Bugün madem "köylerden" bahsettik. Öyleyse bir de "köy odası hikayesi."
Pek çok köyde "köy odası" vardır.
Köylüler akşamları toplanır, çay içerler.
Bazen siyasetten, bazen futboldan konuşurlar.
Bazen de "avcı hikayeleri" anlatırlar.
***
Sanayi ve Ticaret Bakanı Ali Coşkun'un köyü Başpınar'da da
"köy odası" var.
Yerlerde minderler. Oraya gittiğimizde "anlatın bakalım ağalar" demiştik de...
27 yıldır Erzincan'da İl Genel Meclisi Üyesi olan Şerafettin Özer bir "avcı hikayesi" anlatıvermişti.
***
Köylü, gündüzden komşusuna tembih etmiş:
- Akşam köy odasında ne anlatırsam, sen "ben de oradaydım, gördüm" diye onaylayacaksın... Al sana bunun için on lira.

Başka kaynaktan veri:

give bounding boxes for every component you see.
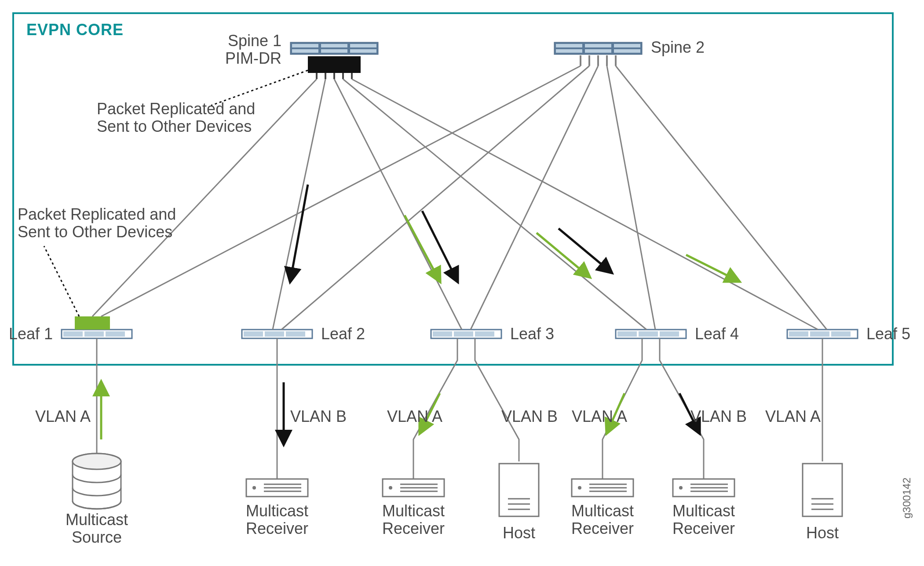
spine1-callout-text-2: Sent to Other Devices: [97, 117, 252, 135]
svg-line-42: [405, 215, 440, 281]
svg-text:Multicast: Multicast: [382, 502, 445, 520]
leaf4-vlanB: VLAN B: [690, 407, 747, 425]
leaf1-callout-line: [44, 246, 79, 316]
source-label-1: Multicast: [66, 511, 128, 529]
svg-text:Receiver: Receiver: [571, 519, 634, 537]
leaf4-vlanA: VLAN A: [572, 407, 627, 425]
leaf3-receiver-icon: [383, 479, 444, 497]
svg-text:Receiver: Receiver: [246, 519, 308, 537]
leaf-2: Leaf 2: [242, 325, 365, 343]
evpn-core-title: EVPN CORE: [26, 21, 124, 39]
leaf3-vlanB: VLAN B: [501, 407, 558, 425]
spine-2: Spine 2: [554, 38, 705, 66]
leaf2-vlan: VLAN B: [290, 407, 347, 425]
multicast-source-icon: [73, 454, 121, 509]
spine-2-label: Spine 2: [651, 38, 705, 56]
svg-line-43: [537, 233, 589, 277]
leaf3-downlinks: VLAN A Multicast Receiver VLAN B Host: [382, 338, 558, 542]
svg-text:Receiver: Receiver: [672, 519, 735, 537]
spine-1-label: Spine 1: [228, 32, 281, 50]
svg-text:Multicast: Multicast: [246, 502, 308, 520]
image-id: g300142: [901, 478, 913, 519]
black-arrows: [290, 185, 611, 281]
leaf3-vlanA: VLAN A: [387, 407, 442, 425]
leaf2-receiver-icon: [246, 479, 308, 497]
leaf-3: Leaf 3: [431, 325, 554, 343]
leaf-2-label: Leaf 2: [321, 325, 365, 343]
svg-line-39: [471, 66, 598, 330]
leaf5-host-icon: [803, 464, 842, 516]
leaf-4: Leaf 4: [616, 325, 739, 343]
leaf4-downlinks: VLAN A Multicast Receiver VLAN B Multica…: [571, 338, 747, 537]
svg-line-35: [343, 79, 646, 330]
leaf-1-replicator-icon: [75, 316, 110, 330]
leaf3-host-label: Host: [503, 524, 535, 542]
leaf1-callout-text-1: Packet Replicated and: [18, 205, 176, 223]
leaf1-vlan: VLAN A: [35, 407, 91, 425]
leaf1-callout-text-2: Sent to Other Devices: [18, 223, 172, 241]
leaf1-downlink: VLAN A Multicast Source: [35, 338, 128, 546]
svg-text:Receiver: Receiver: [382, 519, 445, 537]
leaf-5: Leaf 5: [787, 325, 910, 343]
spine-1-sub: PIM-DR: [225, 49, 281, 67]
network-diagram: EVPN CORE Spine 1 PIM-DR Spine 2 Leaf 1: [0, 0, 924, 566]
source-label-2: Source: [72, 528, 122, 546]
leaf2-downlink: VLAN B Multicast Receiver: [246, 338, 347, 537]
svg-line-46: [422, 211, 457, 281]
leaf5-host-label: Host: [806, 524, 839, 542]
leaf-1: Leaf 1: [9, 316, 132, 343]
spine-1-replicator-icon: [308, 56, 361, 73]
svg-text:Multicast: Multicast: [571, 502, 634, 520]
green-arrows: [405, 215, 739, 281]
leaf-3-label: Leaf 3: [510, 325, 554, 343]
svg-line-47: [559, 229, 611, 272]
spine1-callout-text-1: Packet Replicated and: [97, 100, 255, 118]
svg-line-36: [352, 79, 818, 330]
leaf-4-label: Leaf 4: [695, 325, 739, 343]
svg-line-44: [686, 255, 739, 281]
leaf5-vlan: VLAN A: [765, 407, 821, 425]
svg-text:Multicast: Multicast: [672, 502, 735, 520]
leaf4-receiverA-icon: [572, 479, 633, 497]
leaf3-host-icon: [499, 464, 539, 516]
leaf-5-label: Leaf 5: [866, 325, 910, 343]
leaf4-receiverB-icon: [673, 479, 734, 497]
leaf-1-label: Leaf 1: [9, 325, 53, 343]
svg-line-34: [334, 79, 462, 330]
leaf5-downlink: VLAN A Host: [765, 338, 842, 542]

Akşam, köy odasına toplanılmış.
"Bizimki" başlamış anlatmaya:
- Ava çıktım... Baktım uzakta bir dağ keçisi... Nişan aldım, tetiğe bastım... Saçmalardan biri keçinin önce tırnağını deldi, sonra kulağını, ardından boynuzunu... Keçi devrildi.
Herkes "yok deve" diyecekken...
"Komşusu" imdada yetişmiş:
- Oradaydım, ben de gördüm.
***
"Bizimki" atmayı sürdürmüş...
- Derken, bir bıldırcın sürüsü çıktı... Saydım, tam 40 bıldırcın... Ateş ettim... 39 bıldırcın düştü... Biri kaçıyor, tüfekten çıkan saçma da onu kovalıyordu... Bıldırcın sağa sola dönüyor, saçma da peşinden kıvrılıyordu.
Herkes ağzı açık dinlerken...
"Komşu" cebindeki on lirayı çıkarıp, "bizimkine" fırlatmış:
- Al paranı başına çal... Artık bu kadarını da onaylamam... Orada değildim, görmedim.